Impatti da attività petrolifere: ecco cosa rischiano i nostri mari
Il 17 aprile 2016 ci sarà il Referendum NoTriv. È necessario che tutti i cittadini esprimano parere positivo e votino “Sì” non solo per abrogare (cancellare) la norma specifica che fa durare le autorizzazioni di utilizzo dei giacimenti in mare entro le 12 miglia per tutta la durata di vita del giacimento stesso, ma anche e soprattutto per lanciare un forte e chiaro messaggio contro la politica energetica italiana radicata ancora sullo sfruttamento sfrenato dei combustibili fossili che oltre a produrre impatti gravissimi sull’ambiente e sulla salute, contribuisce in modo rilevante al surriscaldamento globale e alle disastrose modificazioni climatiche ormai sotto gli occhi di tutti.

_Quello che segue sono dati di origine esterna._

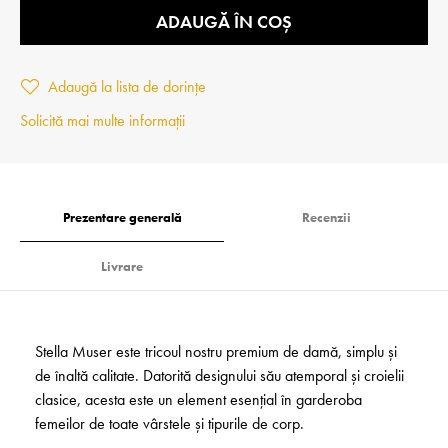
ADAUGĂ ÎN COȘ
Adaugă la lista de dorințe
Solicită mai multe informații
Prezentare generală
Recenzii
Livrare
Stella Muser este tricoul nostru premium de damă, simplu și
de înaltă calitate. Datorită designului său atemporal și croielii
clasice, acesta este un element esențial în garderoba
femeilor de toate vârstele și tipurile de corp.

Tornando al tema specifico, il Golfo di Taranto è stato preso di mira da varie compagnie petrolifere che hanno già da tempo richiesto il permesso di procedere alla prima e distruttiva fase di prospezione mediante air-gun per individuare i giacimenti di idrocarburi nel sottofondo marino a largo delle coste pugliesi, lucane e calabresi. Gli air-gun producono esplosioni violentissime ripetute ogni 10 secondi, 24 ore su 24, per l’intera durata di una campagna di prospezione che in genere si protrae per vari mesi e interessa aree marine vaste centinaia di chilometri quadrati.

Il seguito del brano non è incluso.